Content starts

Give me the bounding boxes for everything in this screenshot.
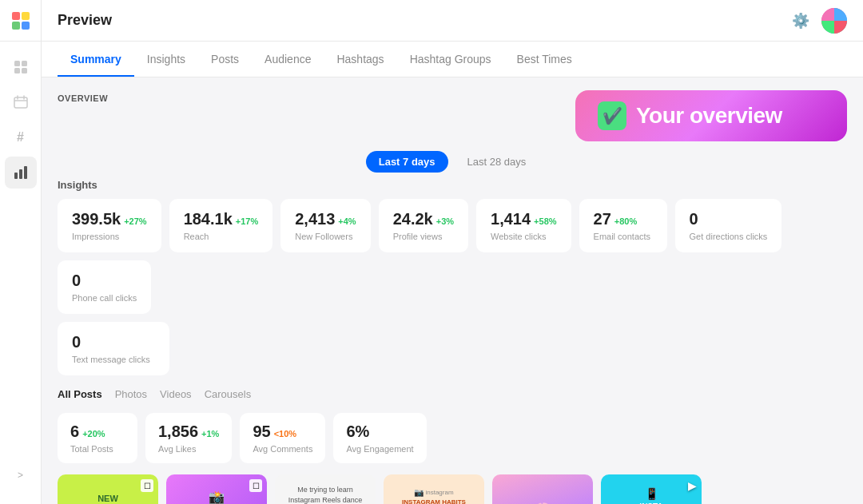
avatar[interactable] <box>821 8 847 34</box>
svg-rect-10 <box>24 166 27 179</box>
sidebar: # > <box>0 0 42 504</box>
card-impressions: 399.5k+27% Impressions <box>58 199 161 252</box>
last-7-days-button[interactable]: Last 7 days <box>366 151 448 173</box>
tab-carousels[interactable]: Carousels <box>205 385 260 403</box>
tab-best-times[interactable]: Best Times <box>504 42 585 77</box>
check-icon: ✔️ <box>598 101 626 130</box>
posts-tabs: All Posts Photos Videos Carousels <box>58 385 847 403</box>
thumb-2-content: 📸 REELSVIDEO IDEASFOR BUSINESS PART 3 <box>183 483 250 504</box>
thumb-3-text: Me trying to learnInstagram Reels dancem… <box>280 477 371 504</box>
card-text-message: 0 Text message clicks <box>58 322 169 375</box>
post-thumbnails: ☐ NEWINSTAGRAMFEATURE😊 ☐ 📸 REELSVIDEO ID… <box>58 474 847 504</box>
card-avg-likes: 1,856+1% Avg Likes <box>145 413 232 463</box>
card-avg-engagement: 6% Avg Engagement <box>333 413 426 463</box>
sidebar-icons: # <box>5 42 37 459</box>
play-icon: ▶ <box>688 479 697 492</box>
svg-rect-1 <box>22 61 27 66</box>
app-title: Preview <box>58 12 112 29</box>
logo-cell-red <box>12 12 20 20</box>
tab-all-posts[interactable]: All Posts <box>58 385 110 403</box>
tab-posts[interactable]: Posts <box>198 42 252 77</box>
avatar-cell-4 <box>834 21 847 34</box>
thumb-new-instagram-feature[interactable]: ☐ NEWINSTAGRAMFEATURE😊 <box>58 474 158 504</box>
app-logo <box>0 0 42 42</box>
card-avg-comments: 95<10% Avg Comments <box>240 413 325 463</box>
thumb-checkbox-1[interactable]: ☐ <box>141 479 153 492</box>
settings-icon[interactable]: ⚙️ <box>788 8 813 34</box>
card-website-clicks: 1,414+58% Website clicks <box>476 199 571 252</box>
impressions-value: 399.5k+27% <box>72 210 147 228</box>
tab-insights[interactable]: Insights <box>134 42 198 77</box>
logo-cell-green <box>12 22 20 30</box>
app-header: Preview ⚙️ <box>42 0 863 42</box>
card-phone-call: 0 Phone call clicks <box>58 260 151 314</box>
content-top-row: OVERVIEW ✔️ Your overview <box>42 77 863 141</box>
tab-hashtags[interactable]: Hashtags <box>324 42 396 77</box>
header-icons: ⚙️ <box>788 8 847 34</box>
insights-cards: 399.5k+27% Impressions 184.1k+17% Reach … <box>58 199 847 314</box>
svg-rect-8 <box>14 173 18 179</box>
thumb-dance-moves[interactable]: Me trying to learnInstagram Reels dancem… <box>275 474 376 504</box>
tab-audience[interactable]: Audience <box>252 42 324 77</box>
date-filter-row: Last 7 days Last 28 days <box>42 141 863 179</box>
thumb-reels-video-ideas[interactable]: ☐ 📸 REELSVIDEO IDEASFOR BUSINESS PART 3 <box>166 474 267 504</box>
tab-summary[interactable]: Summary <box>58 42 134 77</box>
thumb-6-content: 📱 INSTASTORYTRICK 😎 <box>631 481 671 504</box>
svg-rect-0 <box>14 61 20 66</box>
card-profile-views: 24.2k+3% Profile views <box>379 199 468 252</box>
logo-grid <box>12 12 30 30</box>
card-reach: 184.1k+17% Reach <box>169 199 273 252</box>
tab-videos[interactable]: Videos <box>160 385 200 403</box>
header-left: Preview <box>58 12 112 29</box>
logo-cell-blue <box>22 22 30 30</box>
svg-rect-4 <box>14 97 27 108</box>
content-area: OVERVIEW ✔️ Your overview Last 7 days La… <box>42 77 863 504</box>
overview-text: Your overview <box>636 103 782 129</box>
svg-rect-2 <box>14 68 20 73</box>
card-new-followers: 2,413+4% New Followers <box>280 199 370 252</box>
insights-section: Insights 399.5k+27% Impressions 184.1k+1… <box>42 179 863 375</box>
last-28-days-button[interactable]: Last 28 days <box>455 151 539 173</box>
nav-tabs: Summary Insights Posts Audience Hashtags… <box>42 42 863 77</box>
thumb-checkbox-2[interactable]: ☐ <box>249 479 262 492</box>
post-stats-cards: 6+20% Total Posts 1,856+1% Avg Likes 95<… <box>58 413 847 463</box>
tab-hashtag-groups[interactable]: Hashtag Groups <box>397 42 504 77</box>
card-get-directions: 0 Get directions clicks <box>675 199 782 252</box>
insights-title: Insights <box>58 179 847 191</box>
thumb-1-text: NEWINSTAGRAMFEATURE😊 <box>75 487 141 504</box>
svg-rect-9 <box>19 169 22 179</box>
calendar-icon[interactable] <box>5 86 37 118</box>
avatar-cell-2 <box>834 8 847 21</box>
logo-cell-yellow <box>22 12 30 20</box>
sidebar-bottom: > <box>5 459 37 504</box>
overview-banner: ✔️ Your overview <box>575 90 847 141</box>
chart-icon[interactable] <box>5 157 37 189</box>
card-email-contacts: 27+80% Email contacts <box>579 199 667 252</box>
main-content: Preview ⚙️ Summary Insights Posts Audien… <box>42 0 863 504</box>
expand-button[interactable]: > <box>5 459 37 491</box>
thumb-instagram-habits[interactable]: 📷 instagram INSTAGRAM HABITSTO STOP RIGH… <box>384 474 484 504</box>
card-total-posts: 6+20% Total Posts <box>58 413 137 463</box>
overview-section-title: OVERVIEW <box>58 90 108 105</box>
svg-rect-3 <box>22 68 27 73</box>
tab-photos[interactable]: Photos <box>115 385 155 403</box>
avatar-cell-1 <box>821 8 834 21</box>
thumb-woman-flowers[interactable]: 🌸 <box>492 474 593 504</box>
avatar-cell-3 <box>821 21 834 34</box>
grid-icon[interactable] <box>5 51 37 83</box>
hashtag-icon[interactable]: # <box>5 121 37 153</box>
thumb-4-content: 📷 instagram INSTAGRAM HABITSTO STOP RIGH… <box>394 482 474 504</box>
thumb-insta-story-trick[interactable]: ▶ 📱 INSTASTORYTRICK 😎 <box>601 474 702 504</box>
posts-section: All Posts Photos Videos Carousels 6+20% … <box>42 385 863 504</box>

Content ends

### Task objective
Skip the pictures, then write out every entry exactly.

### Output of the exercise
Give me the bounding boxes for everything in this screenshot.
avatar[interactable] <box>821 8 847 34</box>
svg-rect-10 <box>24 166 27 179</box>
sidebar: # > <box>0 0 42 504</box>
card-impressions: 399.5k+27% Impressions <box>58 199 161 252</box>
last-7-days-button[interactable]: Last 7 days <box>366 151 448 173</box>
tab-carousels[interactable]: Carousels <box>205 385 260 403</box>
tab-best-times[interactable]: Best Times <box>504 42 585 77</box>
check-icon: ✔️ <box>598 101 626 130</box>
posts-tabs: All Posts Photos Videos Carousels <box>58 385 847 403</box>
thumb-2-content: 📸 REELSVIDEO IDEASFOR BUSINESS PART 3 <box>183 483 250 504</box>
thumb-3-text: Me trying to learnInstagram Reels dancem… <box>280 477 371 504</box>
card-text-message: 0 Text message clicks <box>58 322 169 375</box>
post-thumbnails: ☐ NEWINSTAGRAMFEATURE😊 ☐ 📸 REELSVIDEO ID… <box>58 474 847 504</box>
card-avg-likes: 1,856+1% Avg Likes <box>145 413 232 463</box>
card-avg-engagement: 6% Avg Engagement <box>333 413 426 463</box>
sidebar-icons: # <box>5 42 37 459</box>
play-icon: ▶ <box>688 479 697 492</box>
svg-rect-1 <box>22 61 27 66</box>
app-title: Preview <box>58 12 112 29</box>
logo-cell-red <box>12 12 20 20</box>
tab-all-posts[interactable]: All Posts <box>58 385 110 403</box>
tab-posts[interactable]: Posts <box>198 42 252 77</box>
avatar-cell-4 <box>834 21 847 34</box>
thumb-new-instagram-feature[interactable]: ☐ NEWINSTAGRAMFEATURE😊 <box>58 474 158 504</box>
app-logo <box>0 0 42 42</box>
card-avg-comments: 95<10% Avg Comments <box>240 413 325 463</box>
thumb-checkbox-1[interactable]: ☐ <box>141 479 153 492</box>
settings-icon[interactable]: ⚙️ <box>788 8 813 34</box>
card-website-clicks: 1,414+58% Website clicks <box>476 199 571 252</box>
impressions-value: 399.5k+27% <box>72 210 147 228</box>
tab-insights[interactable]: Insights <box>134 42 198 77</box>
logo-cell-green <box>12 22 20 30</box>
app-header: Preview ⚙️ <box>42 0 863 42</box>
card-phone-call: 0 Phone call clicks <box>58 260 151 314</box>
content-top-row: OVERVIEW ✔️ Your overview <box>42 77 863 141</box>
tab-hashtags[interactable]: Hashtags <box>324 42 396 77</box>
header-icons: ⚙️ <box>788 8 847 34</box>
insights-cards: 399.5k+27% Impressions 184.1k+17% Reach … <box>58 199 847 314</box>
svg-rect-8 <box>14 173 18 179</box>
thumb-dance-moves[interactable]: Me trying to learnInstagram Reels dancem… <box>275 474 376 504</box>
tab-audience[interactable]: Audience <box>252 42 324 77</box>
date-filter-row: Last 7 days Last 28 days <box>42 141 863 179</box>
thumb-reels-video-ideas[interactable]: ☐ 📸 REELSVIDEO IDEASFOR BUSINESS PART 3 <box>166 474 267 504</box>
tab-summary[interactable]: Summary <box>58 42 134 77</box>
thumb-6-content: 📱 INSTASTORYTRICK 😎 <box>631 481 671 504</box>
svg-rect-0 <box>14 61 20 66</box>
card-profile-views: 24.2k+3% Profile views <box>379 199 468 252</box>
logo-grid <box>12 12 30 30</box>
card-reach: 184.1k+17% Reach <box>169 199 273 252</box>
tab-videos[interactable]: Videos <box>160 385 200 403</box>
header-left: Preview <box>58 12 112 29</box>
logo-cell-blue <box>22 22 30 30</box>
svg-rect-4 <box>14 97 27 108</box>
content-area: OVERVIEW ✔️ Your overview Last 7 days La… <box>42 77 863 504</box>
overview-text: Your overview <box>636 103 782 129</box>
svg-rect-2 <box>14 68 20 73</box>
card-new-followers: 2,413+4% New Followers <box>280 199 370 252</box>
insights-section: Insights 399.5k+27% Impressions 184.1k+1… <box>42 179 863 375</box>
last-28-days-button[interactable]: Last 28 days <box>455 151 539 173</box>
nav-tabs: Summary Insights Posts Audience Hashtags… <box>42 42 863 77</box>
thumb-checkbox-2[interactable]: ☐ <box>249 479 262 492</box>
post-stats-cards: 6+20% Total Posts 1,856+1% Avg Likes 95<… <box>58 413 847 463</box>
tab-hashtag-groups[interactable]: Hashtag Groups <box>397 42 504 77</box>
card-get-directions: 0 Get directions clicks <box>675 199 782 252</box>
insights-title: Insights <box>58 179 847 191</box>
thumb-1-text: NEWINSTAGRAMFEATURE😊 <box>75 487 141 504</box>
svg-rect-9 <box>19 169 22 179</box>
calendar-icon[interactable] <box>5 86 37 118</box>
avatar-cell-2 <box>834 8 847 21</box>
logo-cell-yellow <box>22 12 30 20</box>
sidebar-bottom: > <box>5 459 37 504</box>
overview-banner: ✔️ Your overview <box>575 90 847 141</box>
chart-icon[interactable] <box>5 157 37 189</box>
card-email-contacts: 27+80% Email contacts <box>579 199 667 252</box>
main-content: Preview ⚙️ Summary Insights Posts Audien… <box>42 0 863 504</box>
expand-button[interactable]: > <box>5 459 37 491</box>
thumb-instagram-habits[interactable]: 📷 instagram INSTAGRAM HABITSTO STOP RIGH… <box>384 474 484 504</box>
card-total-posts: 6+20% Total Posts <box>58 413 137 463</box>
overview-section-title: OVERVIEW <box>58 90 108 105</box>
svg-rect-3 <box>22 68 27 73</box>
tab-photos[interactable]: Photos <box>115 385 155 403</box>
avatar-cell-1 <box>821 8 834 21</box>
thumb-woman-flowers[interactable]: 🌸 <box>492 474 593 504</box>
avatar-cell-3 <box>821 21 834 34</box>
grid-icon[interactable] <box>5 51 37 83</box>
hashtag-icon[interactable]: # <box>5 121 37 153</box>
thumb-4-content: 📷 instagram INSTAGRAM HABITSTO STOP RIGH… <box>394 482 474 504</box>
thumb-insta-story-trick[interactable]: ▶ 📱 INSTASTORYTRICK 😎 <box>601 474 702 504</box>
posts-section: All Posts Photos Videos Carousels 6+20% … <box>42 385 863 504</box>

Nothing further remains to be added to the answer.